Reflections on Group Facilitation

I see Group Facilitation as a magical and noble task, because having a group under my responsibility involves being in charge of several human beings who seek to evolve in different aspects of themselves and their profession.

A group is much more than the sum of its parts

Each participant comes with their baggage accumulated in the trajectory of their lives and by becoming part of a group, this lived energy is enhanced. From it, different emotional stages arise that will contribute to the development of a synergy that needs to be catalyzed by the facilitator. The facilitator himself receives stimuli that will resonate within him and his experiences and, for magic to happen, he/she needs solid training, training that enables him to trust himself and the group in front of him. . As facilitators, we are vulnerable to our own beliefs, values ​​and emotions and, if unprepared, could hinder the process of developing the group entrusted to us.

The facilitator must recognize the group as a living and systemic organism, where the participation of each of its members generates a process that he/she has to learn to read, listens to and knows how to use. Understand that the group grows and evolves as a whole that it flows even when not all its members grow in the same way.

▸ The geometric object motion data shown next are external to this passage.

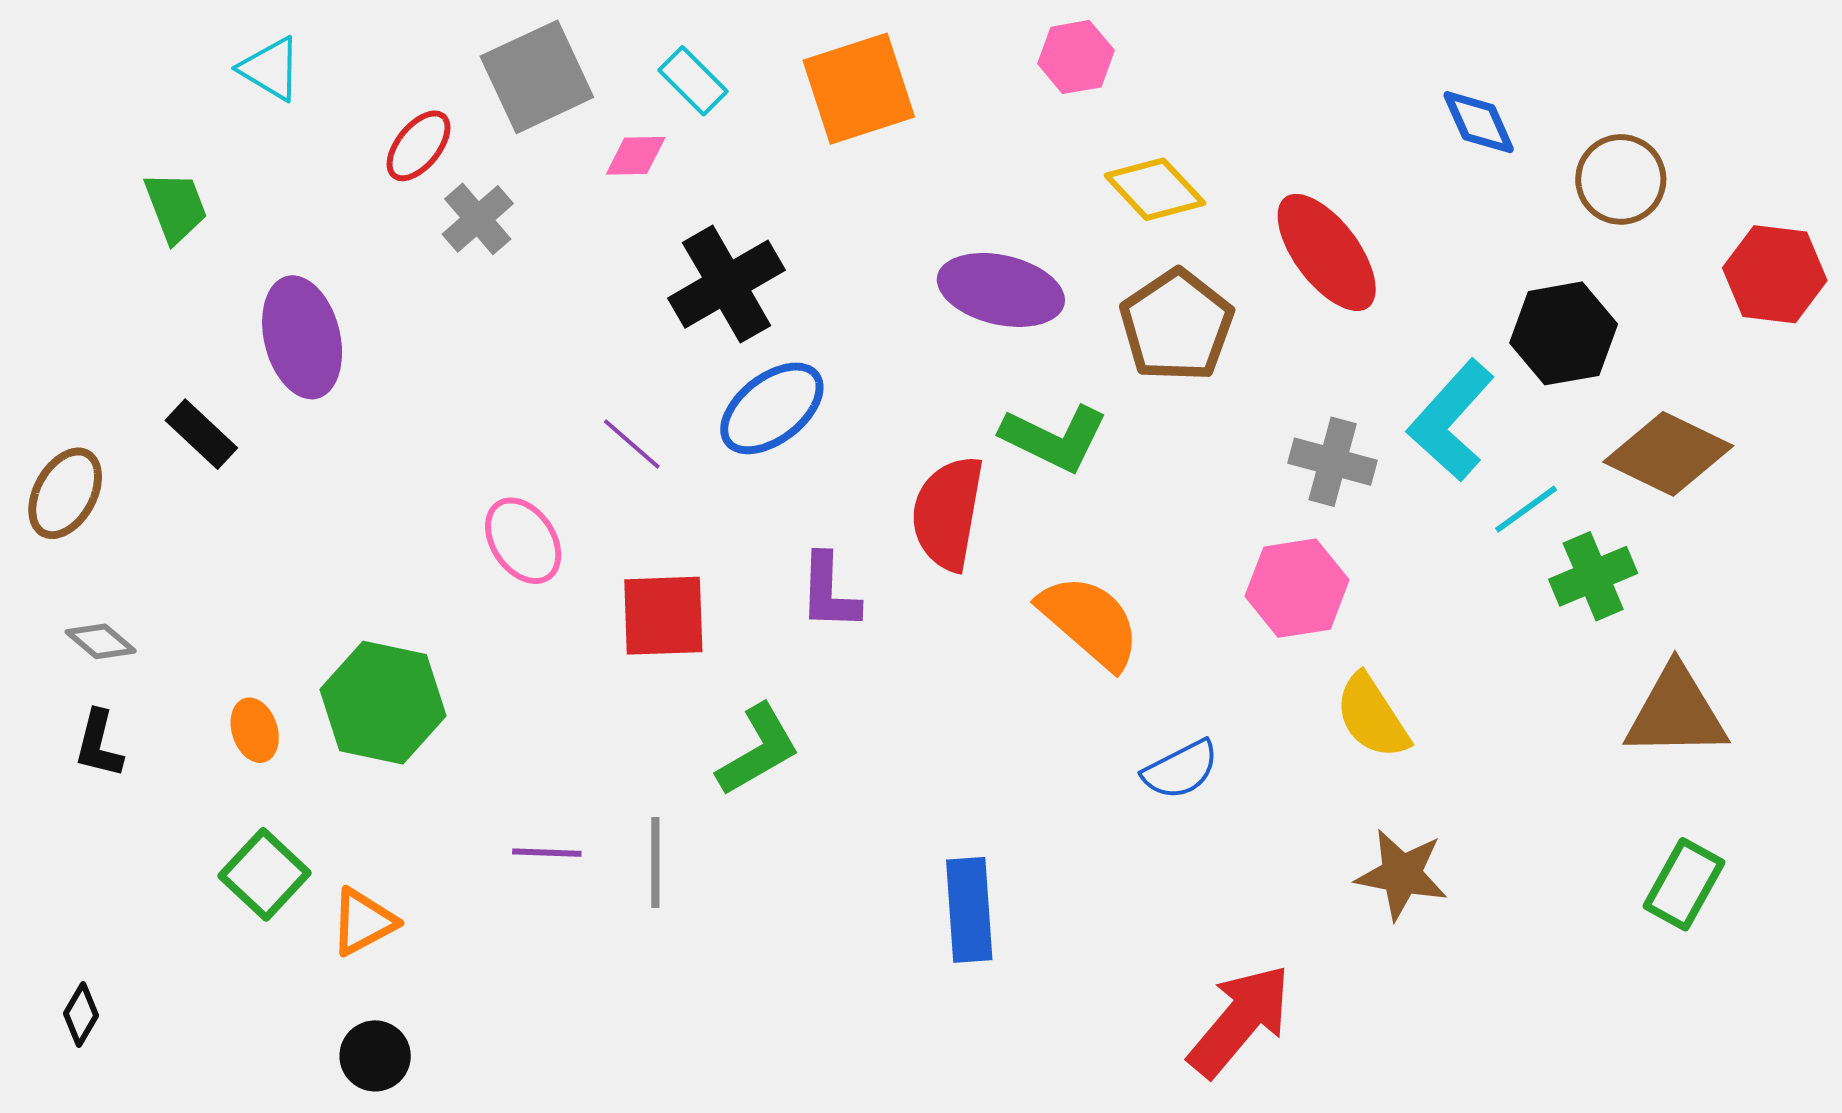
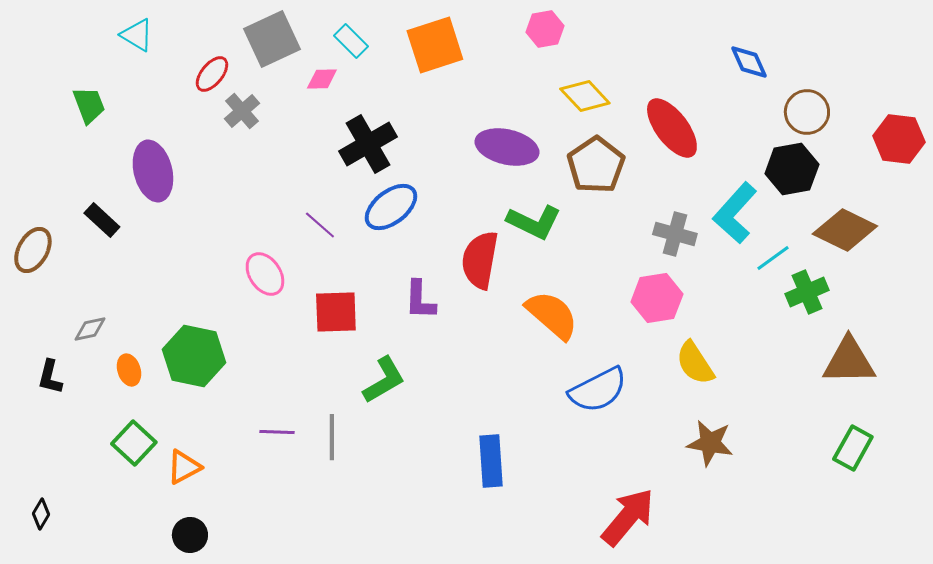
brown circle: (1621, 179) -> (807, 112), moved
gray diamond: (101, 641) -> (90, 329), moved, turned -52
blue semicircle: (1181, 770) -> (598, 390), size x1.5

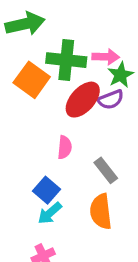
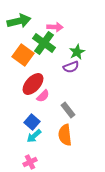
pink arrow: (106, 57) -> (55, 27), moved
green cross: (66, 60) -> (44, 43), turned 30
red ellipse: (83, 100) -> (33, 84), moved
pink semicircle: (65, 147) -> (43, 96), turned 40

The facilitator needs to be focused on what is happening in the group as things happen, not just on the content they have planned.

Facilitating is like a symphony that occurs due to the participation of all the instruments sounding as a whole, not only in the notes that each musician must play, it is the music of the group showing their needs expressed in their own language and not what the Facilitator wants to hear. ; It is from your ability as a facilitator to follow all these movements that together, Group and Partnering Facilitator do the magic.

Knowing different methodologies and authors that are pillars of the theory and practice of group dynamics is essential.

Here are some of my learning’s for facilitating groups:

  • Focusing on the individual needs of the Facilitator instead of the needs of the group brings difficulties.
  • It is important to establish at the beginning of a session a formal work “contract” and a psychological one, which involves the expectations of the group and mine as a Facilitator and what is feasible or achievable within the agreed work time;
  • It is important to have a solid and adequate training to work with groups, because the greater the breadth and depth of my knowledge, the greater my understanding of the group process. As K. Lewis said “nothing is more practical than a good theory”;
  • The wealth of the group is not in the technique, it is in the group and its members. The technique or exercise is only a means to facilitate the opening of a process that is latent in this group at that moment;
  • As a Facilitator I do not participate in the emotional reaction of the group, I am empathetic and act as a catalyst, I am not involved in it, I can see the situation from the outside;
  • The moments of silence in the group are an important ally to open up a space for me to understand what may be happening at a deeper and more subjective level in the group. It should not scare me. If I learn to listen to this silence, the group generally evolves.
  • I hope I have been able to share my vision from the angle of my experiences with facilitation and motivate you to seek to read and enrich your performance as Facilitators by learning every day.